* **Aim of the exercise**
Output each entry that follows exactly. Images stay out.

* **Items from a dataset**
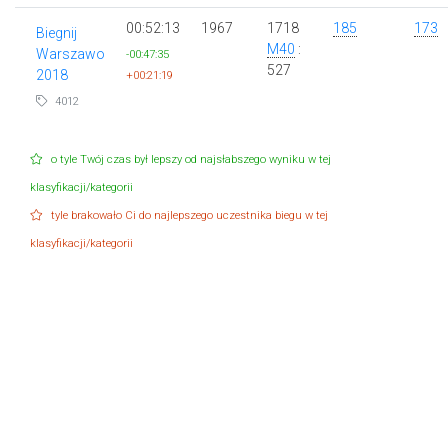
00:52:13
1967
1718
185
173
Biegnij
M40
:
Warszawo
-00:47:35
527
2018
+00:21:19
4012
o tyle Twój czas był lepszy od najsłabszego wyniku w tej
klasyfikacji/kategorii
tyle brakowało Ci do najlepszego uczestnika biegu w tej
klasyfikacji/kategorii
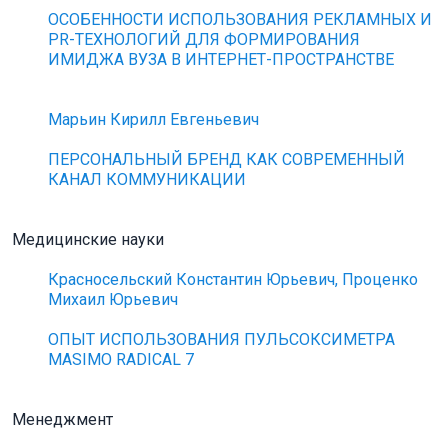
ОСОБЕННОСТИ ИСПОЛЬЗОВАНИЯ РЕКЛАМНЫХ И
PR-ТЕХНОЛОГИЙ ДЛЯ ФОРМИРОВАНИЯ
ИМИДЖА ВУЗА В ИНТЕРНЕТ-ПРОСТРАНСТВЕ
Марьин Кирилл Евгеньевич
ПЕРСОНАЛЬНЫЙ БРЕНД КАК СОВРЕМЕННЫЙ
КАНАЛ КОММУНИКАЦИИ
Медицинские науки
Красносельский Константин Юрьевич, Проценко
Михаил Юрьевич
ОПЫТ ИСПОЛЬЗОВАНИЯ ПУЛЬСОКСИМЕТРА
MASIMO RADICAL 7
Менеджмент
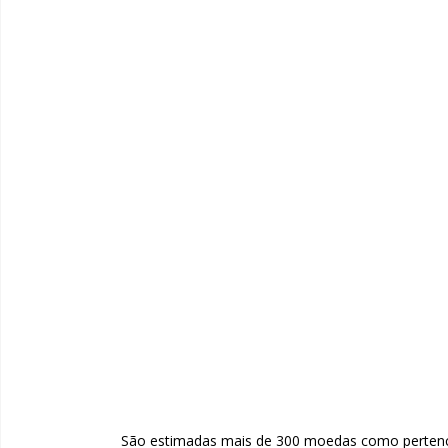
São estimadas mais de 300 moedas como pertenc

* **Solution to this task**
00:52:13
1967
1718
185
173
Biegnij
M40
:
Warszawo
-00:47:35
527
2018
+00:21:19
4012
o tyle Twój czas był lepszy od najsłabszego wyniku w tej
klasyfikacji/kategorii
tyle brakowało Ci do najlepszego uczestnika biegu w tej
klasyfikacji/kategorii
ОСОБЕННОСТИ ИСПОЛЬЗОВАНИЯ РЕКЛАМНЫХ И
PR-ТЕХНОЛОГИЙ ДЛЯ ФОРМИРОВАНИЯ
ИМИДЖА ВУЗА В ИНТЕРНЕТ-ПРОСТРАНСТВЕ
Марьин Кирилл Евгеньевич
ПЕРСОНАЛЬНЫЙ БРЕНД КАК СОВРЕМЕННЫЙ
КАНАЛ КОММУНИКАЦИИ
Медицинские науки
Красносельский Константин Юрьевич, Проценко
Михаил Юрьевич
ОПЫТ ИСПОЛЬЗОВАНИЯ ПУЛЬСОКСИМЕТРА
MASIMO RADICAL 7
Менеджмент
São estimadas mais de 300 moedas como pertenc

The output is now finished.